How to Validate your startup idea?
Your goal as a startup is to make something users love. If you do that, then you have to figure out how to get a lot more users.
But this first part is critical—think about the really successful companies of today. They all started with a product that their early users loved so much they told other people about it. If you fail to do this, you will fail. If you deceive yourself and think your users love your product when they don’t, you will still fail.
Why validate your idea?
Innovation is hard work. You’re literally trying to create something that doesn’t exist! There are no guidelines, no working templates, no business models to clone. There’s nothing. You’re on your own! It’s just you and your imagination. With those odds of course 90% of people and companies fail!
Questions to ask before starting a business
Pro tip: Solve old problems! Look at the keyboard your hands are likely hovering over right now. The shift button is called “Shift” because, since 1878, a typewriter would physically shift the register. Yet it’s still in our 2018 iPhone X’s virtual keyboard because people don’t like change.
1. Are there any competitors doing the exact same?
Are someone solving the problem right now? Do a quick google search before you spend to much on the idea and get to attached.
How have others attempted to solve this problem before, and why did their solutions succeed or fail? There’s a lot you can learn from those who have gone before you.
2. Product fit
- What problem are you solving? Solve a real problem for your users. If you can’t clearly state the problem your product or service solves, you probably don’t have a successful idea.
- What niches have not been served/what gaps exist in the market? Try to understand what problem in the market you are trying to address or if there are gaps or niches that are not being served by anyone else. If those areas intersect with what you like, then you have hit the sweet spot.
- What are customers “hiring” today?
From the jobs-to-be-done framework.
If you have found a problem worth solving, then people are already solving it somehow (seriously, if your customers are doing nothing to solve the problem, then maybe it is not a problem worth solving). Anyway, often they already pay something to someone at some stage of the current solution. To whom do they pay and how much?
How many specific benefits for your product or idea can you list? The more you can think of, the more likely it is that you’re meeting a real need and can be successful.
Can you state, in clear language, the key features of your product or service? Not being able to easily describe the key features of your idea is a warning sign that the idea isn’t well thought out yet.
What key features does my product or service have that others will have a hard time copying? Before you go into business, you need to be very clear about what sets you apart from competitors.
How will I test and validate the product idea? Test your idea. If it works with the target audience, you can go ahead else it’s still not too late to go back to the drawing board.
3. Market fit
- What is the target market for my business? Neither is every product meant for everyone nor do companies have the time and resources to reach everyone. Zeroing in on the target market not only helps you set your marketing and development strategies in place, it also can lead to higher returns on investment in the long run.

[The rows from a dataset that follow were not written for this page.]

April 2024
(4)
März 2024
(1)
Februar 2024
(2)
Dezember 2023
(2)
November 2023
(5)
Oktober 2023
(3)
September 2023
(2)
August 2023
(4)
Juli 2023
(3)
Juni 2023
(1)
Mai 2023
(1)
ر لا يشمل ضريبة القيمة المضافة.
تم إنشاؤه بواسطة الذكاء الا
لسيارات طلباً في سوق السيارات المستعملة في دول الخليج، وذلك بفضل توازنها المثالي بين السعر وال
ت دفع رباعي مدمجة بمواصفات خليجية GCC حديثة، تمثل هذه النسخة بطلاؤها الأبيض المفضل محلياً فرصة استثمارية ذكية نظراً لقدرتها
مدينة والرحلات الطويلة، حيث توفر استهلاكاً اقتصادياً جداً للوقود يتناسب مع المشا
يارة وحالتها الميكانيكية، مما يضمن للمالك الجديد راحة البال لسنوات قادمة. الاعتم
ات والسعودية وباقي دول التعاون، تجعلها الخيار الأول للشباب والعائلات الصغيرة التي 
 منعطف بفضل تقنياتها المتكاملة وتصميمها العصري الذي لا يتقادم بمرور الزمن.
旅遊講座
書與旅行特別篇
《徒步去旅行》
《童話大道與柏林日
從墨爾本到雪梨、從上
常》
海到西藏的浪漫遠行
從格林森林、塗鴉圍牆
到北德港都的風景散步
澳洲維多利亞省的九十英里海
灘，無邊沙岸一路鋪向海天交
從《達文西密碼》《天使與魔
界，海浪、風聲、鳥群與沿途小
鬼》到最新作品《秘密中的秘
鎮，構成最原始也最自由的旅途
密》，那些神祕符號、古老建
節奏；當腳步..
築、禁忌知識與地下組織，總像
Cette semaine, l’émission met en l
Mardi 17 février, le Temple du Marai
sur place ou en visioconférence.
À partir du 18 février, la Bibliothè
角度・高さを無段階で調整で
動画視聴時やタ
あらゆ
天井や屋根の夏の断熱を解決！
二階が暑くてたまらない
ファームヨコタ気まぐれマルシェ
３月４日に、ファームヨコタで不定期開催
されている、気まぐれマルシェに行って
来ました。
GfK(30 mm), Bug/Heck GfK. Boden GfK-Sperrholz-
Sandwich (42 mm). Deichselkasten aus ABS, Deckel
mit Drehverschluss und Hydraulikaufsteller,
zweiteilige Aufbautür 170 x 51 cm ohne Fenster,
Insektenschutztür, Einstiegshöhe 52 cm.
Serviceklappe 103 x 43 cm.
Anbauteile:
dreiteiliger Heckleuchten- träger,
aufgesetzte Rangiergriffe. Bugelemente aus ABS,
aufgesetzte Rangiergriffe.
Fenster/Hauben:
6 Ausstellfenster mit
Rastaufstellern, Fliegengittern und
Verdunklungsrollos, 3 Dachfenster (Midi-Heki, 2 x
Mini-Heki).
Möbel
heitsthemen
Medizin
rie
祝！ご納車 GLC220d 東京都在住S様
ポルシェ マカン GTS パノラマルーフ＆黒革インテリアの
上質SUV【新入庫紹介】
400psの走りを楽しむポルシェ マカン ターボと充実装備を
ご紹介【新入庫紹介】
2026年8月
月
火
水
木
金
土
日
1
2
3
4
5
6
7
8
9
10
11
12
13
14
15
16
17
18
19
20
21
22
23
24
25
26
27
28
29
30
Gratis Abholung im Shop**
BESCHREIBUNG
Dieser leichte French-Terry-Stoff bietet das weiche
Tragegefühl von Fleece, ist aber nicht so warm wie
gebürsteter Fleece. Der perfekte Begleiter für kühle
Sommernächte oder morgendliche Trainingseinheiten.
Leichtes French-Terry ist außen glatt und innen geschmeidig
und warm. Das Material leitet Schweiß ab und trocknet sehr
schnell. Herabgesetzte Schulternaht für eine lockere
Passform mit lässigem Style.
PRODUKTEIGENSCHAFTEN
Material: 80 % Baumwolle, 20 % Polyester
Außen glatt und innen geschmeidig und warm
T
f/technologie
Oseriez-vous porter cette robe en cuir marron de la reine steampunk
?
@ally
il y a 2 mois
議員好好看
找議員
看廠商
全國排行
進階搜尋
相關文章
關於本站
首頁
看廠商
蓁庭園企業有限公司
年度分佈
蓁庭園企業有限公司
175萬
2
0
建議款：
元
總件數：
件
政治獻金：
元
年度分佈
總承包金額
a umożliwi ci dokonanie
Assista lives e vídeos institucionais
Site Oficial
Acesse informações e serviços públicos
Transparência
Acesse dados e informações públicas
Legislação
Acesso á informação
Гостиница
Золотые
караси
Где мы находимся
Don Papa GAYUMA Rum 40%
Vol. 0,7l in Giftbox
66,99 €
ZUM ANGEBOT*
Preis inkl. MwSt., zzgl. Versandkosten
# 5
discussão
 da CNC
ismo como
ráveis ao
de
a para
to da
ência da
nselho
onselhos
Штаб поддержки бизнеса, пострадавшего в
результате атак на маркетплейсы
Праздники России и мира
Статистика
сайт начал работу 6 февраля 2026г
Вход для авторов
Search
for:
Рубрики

- What is the market size? What is the current size of the market? What is the potential size of the market? Will it grow or contract? Why? How much of the market share can we conservatively take? Understanding how many people need your idea – and what they’re willing to pay for it – will help you determine whether your concept is viable.
- What are the market price points? What kind of margins should we expect in this market?
- What is my market demographic?
- Who are my market competitors? Having competitors isn’t a bad thing – it means a market exists. However, knowing what you’ll face if you launch is important, as an overcrowded marketplace or one where consumers have a strong affinity for the dominant brand may be more difficult to break into.
- Is the business idea scalable? If not, how do I make it scalable? For a business to be scalable means you being ready to handle increasing number of customers and vendors. Businesses need to grow to become successful. If you can’t see growth for your business in the future, then you must ask yourself what changes to its business model shall make it scalable and help it grow.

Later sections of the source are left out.